**What to work on**
Copy out all the entries exactly.

**Entries provided**
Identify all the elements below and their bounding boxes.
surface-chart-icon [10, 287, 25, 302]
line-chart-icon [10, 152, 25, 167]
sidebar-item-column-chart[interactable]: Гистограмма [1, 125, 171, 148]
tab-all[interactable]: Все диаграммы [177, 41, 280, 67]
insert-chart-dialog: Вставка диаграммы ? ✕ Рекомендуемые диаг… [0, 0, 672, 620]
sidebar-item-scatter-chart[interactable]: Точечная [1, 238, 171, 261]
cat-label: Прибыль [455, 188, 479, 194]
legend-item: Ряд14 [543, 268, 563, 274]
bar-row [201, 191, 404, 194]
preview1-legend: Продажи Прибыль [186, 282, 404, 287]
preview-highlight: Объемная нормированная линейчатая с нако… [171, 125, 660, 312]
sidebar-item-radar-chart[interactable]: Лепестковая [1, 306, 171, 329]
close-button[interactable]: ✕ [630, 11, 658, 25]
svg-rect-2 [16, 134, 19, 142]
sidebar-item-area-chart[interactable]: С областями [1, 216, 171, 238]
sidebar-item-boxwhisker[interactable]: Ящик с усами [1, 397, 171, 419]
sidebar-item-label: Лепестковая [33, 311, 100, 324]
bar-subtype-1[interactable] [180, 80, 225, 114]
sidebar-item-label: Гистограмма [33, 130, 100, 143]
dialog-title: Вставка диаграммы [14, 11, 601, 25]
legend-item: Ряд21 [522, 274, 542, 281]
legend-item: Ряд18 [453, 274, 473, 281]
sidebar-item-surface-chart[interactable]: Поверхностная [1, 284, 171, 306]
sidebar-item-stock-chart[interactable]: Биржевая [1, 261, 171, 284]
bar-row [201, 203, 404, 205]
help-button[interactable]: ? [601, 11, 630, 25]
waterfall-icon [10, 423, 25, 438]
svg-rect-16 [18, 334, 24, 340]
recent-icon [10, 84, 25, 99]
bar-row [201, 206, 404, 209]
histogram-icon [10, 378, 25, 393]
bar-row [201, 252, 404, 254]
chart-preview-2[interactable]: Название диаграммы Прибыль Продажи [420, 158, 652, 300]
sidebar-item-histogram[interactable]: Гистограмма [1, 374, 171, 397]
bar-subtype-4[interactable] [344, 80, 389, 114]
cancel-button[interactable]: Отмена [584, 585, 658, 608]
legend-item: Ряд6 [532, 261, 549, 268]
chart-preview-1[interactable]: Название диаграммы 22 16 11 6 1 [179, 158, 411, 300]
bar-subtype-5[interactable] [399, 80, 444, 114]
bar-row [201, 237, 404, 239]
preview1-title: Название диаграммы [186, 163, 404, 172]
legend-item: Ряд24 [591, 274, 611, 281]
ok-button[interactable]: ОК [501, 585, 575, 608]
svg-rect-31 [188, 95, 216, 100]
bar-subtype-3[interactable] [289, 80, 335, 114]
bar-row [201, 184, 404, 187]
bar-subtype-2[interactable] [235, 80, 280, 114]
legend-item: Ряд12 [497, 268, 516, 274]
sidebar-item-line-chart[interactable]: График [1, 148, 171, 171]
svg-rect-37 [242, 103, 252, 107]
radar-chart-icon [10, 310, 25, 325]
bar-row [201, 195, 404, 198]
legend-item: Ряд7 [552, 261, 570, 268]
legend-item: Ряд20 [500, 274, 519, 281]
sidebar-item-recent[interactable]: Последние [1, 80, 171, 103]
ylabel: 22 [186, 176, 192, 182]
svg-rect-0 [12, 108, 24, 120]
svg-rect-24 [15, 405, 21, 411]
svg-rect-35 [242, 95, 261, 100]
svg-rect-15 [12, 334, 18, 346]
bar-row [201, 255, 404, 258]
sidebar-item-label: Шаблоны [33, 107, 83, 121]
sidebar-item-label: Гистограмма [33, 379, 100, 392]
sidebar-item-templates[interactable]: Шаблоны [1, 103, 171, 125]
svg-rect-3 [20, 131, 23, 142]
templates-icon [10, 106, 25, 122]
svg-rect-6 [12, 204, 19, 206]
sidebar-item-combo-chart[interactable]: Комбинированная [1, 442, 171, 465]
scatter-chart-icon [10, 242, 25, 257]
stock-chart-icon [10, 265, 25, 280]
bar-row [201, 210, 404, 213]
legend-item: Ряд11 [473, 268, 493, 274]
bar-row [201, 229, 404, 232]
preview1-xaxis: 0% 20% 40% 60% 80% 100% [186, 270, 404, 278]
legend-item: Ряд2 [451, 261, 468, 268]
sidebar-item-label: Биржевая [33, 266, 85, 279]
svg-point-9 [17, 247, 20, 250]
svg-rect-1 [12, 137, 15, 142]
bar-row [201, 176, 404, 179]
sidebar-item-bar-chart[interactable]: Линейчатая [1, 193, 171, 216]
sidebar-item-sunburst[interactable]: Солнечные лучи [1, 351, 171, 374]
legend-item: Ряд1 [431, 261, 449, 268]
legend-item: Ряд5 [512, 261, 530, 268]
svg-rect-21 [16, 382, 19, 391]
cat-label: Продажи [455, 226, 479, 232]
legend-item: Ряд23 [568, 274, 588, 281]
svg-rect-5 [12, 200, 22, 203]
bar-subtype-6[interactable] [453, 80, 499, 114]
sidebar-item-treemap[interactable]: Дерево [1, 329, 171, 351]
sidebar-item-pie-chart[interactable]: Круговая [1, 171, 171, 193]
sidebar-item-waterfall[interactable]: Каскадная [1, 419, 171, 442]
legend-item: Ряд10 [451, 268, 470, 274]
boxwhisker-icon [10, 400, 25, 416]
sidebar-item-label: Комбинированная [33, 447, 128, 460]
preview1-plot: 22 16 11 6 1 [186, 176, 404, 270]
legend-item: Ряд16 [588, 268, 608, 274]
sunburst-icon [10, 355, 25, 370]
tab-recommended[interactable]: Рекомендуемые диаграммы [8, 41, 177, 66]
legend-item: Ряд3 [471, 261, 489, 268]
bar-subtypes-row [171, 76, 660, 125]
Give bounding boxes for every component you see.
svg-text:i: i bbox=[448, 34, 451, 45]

**Solution for this task**
Identify all the elements below and their bounding boxes.
surface-chart-icon [10, 287, 25, 302]
line-chart-icon [10, 152, 25, 167]
sidebar-item-column-chart[interactable]: Гистограмма [1, 125, 171, 148]
tab-all[interactable]: Все диаграммы [177, 41, 280, 67]
insert-chart-dialog: Вставка диаграммы ? ✕ Рекомендуемые диаг… [0, 0, 672, 620]
sidebar-item-scatter-chart[interactable]: Точечная [1, 238, 171, 261]
cat-label: Прибыль [455, 188, 479, 194]
legend-item: Ряд14 [543, 268, 563, 274]
bar-row [201, 191, 404, 194]
preview1-legend: Продажи Прибыль [186, 282, 404, 287]
preview-highlight: Объемная нормированная линейчатая с нако… [171, 125, 660, 312]
sidebar-item-radar-chart[interactable]: Лепестковая [1, 306, 171, 329]
close-button[interactable]: ✕ [630, 11, 658, 25]
svg-rect-2 [16, 134, 19, 142]
sidebar-item-area-chart[interactable]: С областями [1, 216, 171, 238]
sidebar-item-boxwhisker[interactable]: Ящик с усами [1, 397, 171, 419]
sidebar-item-label: Лепестковая [33, 311, 100, 324]
bar-subtype-1[interactable] [180, 80, 225, 114]
sidebar-item-label: Гистограмма [33, 130, 100, 143]
dialog-title: Вставка диаграммы [14, 11, 601, 25]
legend-item: Ряд21 [522, 274, 542, 281]
legend-item: Ряд18 [453, 274, 473, 281]
sidebar-item-surface-chart[interactable]: Поверхностная [1, 284, 171, 306]
sidebar-item-stock-chart[interactable]: Биржевая [1, 261, 171, 284]
bar-row [201, 203, 404, 205]
help-button[interactable]: ? [601, 11, 630, 25]
waterfall-icon [10, 423, 25, 438]
svg-rect-16 [18, 334, 24, 340]
recent-icon [10, 84, 25, 99]
bar-row [201, 206, 404, 209]
histogram-icon [10, 378, 25, 393]
bar-row [201, 252, 404, 254]
chart-preview-2[interactable]: Название диаграммы Прибыль Продажи [420, 158, 652, 300]
sidebar-item-histogram[interactable]: Гистограмма [1, 374, 171, 397]
bar-subtype-4[interactable] [344, 80, 389, 114]
cancel-button[interactable]: Отмена [584, 585, 658, 608]
legend-item: Ряд6 [532, 261, 549, 268]
chart-preview-1[interactable]: Название диаграммы 22 16 11 6 1 [179, 158, 411, 300]
bar-subtype-5[interactable] [399, 80, 444, 114]
bar-row [201, 237, 404, 239]
preview1-title: Название диаграммы [186, 163, 404, 172]
legend-item: Ряд24 [591, 274, 611, 281]
ok-button[interactable]: ОК [501, 585, 575, 608]
svg-rect-31 [188, 95, 216, 100]
bar-subtype-3[interactable] [289, 80, 335, 114]
bar-row [201, 184, 404, 187]
bar-subtype-2[interactable] [235, 80, 280, 114]
legend-item: Ряд12 [497, 268, 516, 274]
sidebar-item-line-chart[interactable]: График [1, 148, 171, 171]
svg-rect-37 [242, 103, 252, 107]
radar-chart-icon [10, 310, 25, 325]
bar-row [201, 195, 404, 198]
legend-item: Ряд7 [552, 261, 570, 268]
legend-item: Ряд20 [500, 274, 519, 281]
sidebar-item-recent[interactable]: Последние [1, 80, 171, 103]
ylabel: 22 [186, 176, 192, 182]
svg-rect-0 [12, 108, 24, 120]
svg-rect-24 [15, 405, 21, 411]
svg-rect-35 [242, 95, 261, 100]
svg-rect-15 [12, 334, 18, 346]
bar-row [201, 255, 404, 258]
sidebar-item-label: Шаблоны [33, 107, 83, 121]
sidebar-item-label: Гистограмма [33, 379, 100, 392]
sidebar-item-templates[interactable]: Шаблоны [1, 103, 171, 125]
svg-rect-3 [20, 131, 23, 142]
templates-icon [10, 106, 25, 122]
svg-rect-6 [12, 204, 19, 206]
sidebar-item-combo-chart[interactable]: Комбинированная [1, 442, 171, 465]
scatter-chart-icon [10, 242, 25, 257]
stock-chart-icon [10, 265, 25, 280]
bar-row [201, 210, 404, 213]
legend-item: Ряд11 [473, 268, 493, 274]
bar-row [201, 229, 404, 232]
preview1-xaxis: 0% 20% 40% 60% 80% 100% [186, 270, 404, 278]
legend-item: Ряд2 [451, 261, 468, 268]
sidebar-item-label: Биржевая [33, 266, 85, 279]
svg-point-9 [17, 247, 20, 250]
svg-rect-1 [12, 137, 15, 142]
bar-row [201, 176, 404, 179]
sidebar-item-bar-chart[interactable]: Линейчатая [1, 193, 171, 216]
sidebar-item-sunburst[interactable]: Солнечные лучи [1, 351, 171, 374]
legend-item: Ряд1 [431, 261, 449, 268]
legend-item: Ряд5 [512, 261, 530, 268]
svg-rect-21 [16, 382, 19, 391]
cat-label: Продажи [455, 226, 479, 232]
legend-item: Ряд23 [568, 274, 588, 281]
svg-rect-5 [12, 200, 22, 203]
bar-subtype-6[interactable] [453, 80, 499, 114]
sidebar-item-treemap[interactable]: Дерево [1, 329, 171, 351]
sidebar-item-pie-chart[interactable]: Круговая [1, 171, 171, 193]
sidebar-item-waterfall[interactable]: Каскадная [1, 419, 171, 442]
legend-item: Ряд10 [451, 268, 470, 274]
boxwhisker-icon [10, 400, 25, 416]
sidebar-item-label: Комбинированная [33, 447, 128, 460]
preview1-plot: 22 16 11 6 1 [186, 176, 404, 270]
legend-item: Ряд16 [588, 268, 608, 274]
sunburst-icon [10, 355, 25, 370]
tab-recommended[interactable]: Рекомендуемые диаграммы [8, 41, 177, 66]
legend-item: Ряд3 [471, 261, 489, 268]
bar-subtypes-row [171, 76, 660, 125]
Give bounding boxes for every component you see.
svg-text:i: i bbox=[448, 34, 451, 45]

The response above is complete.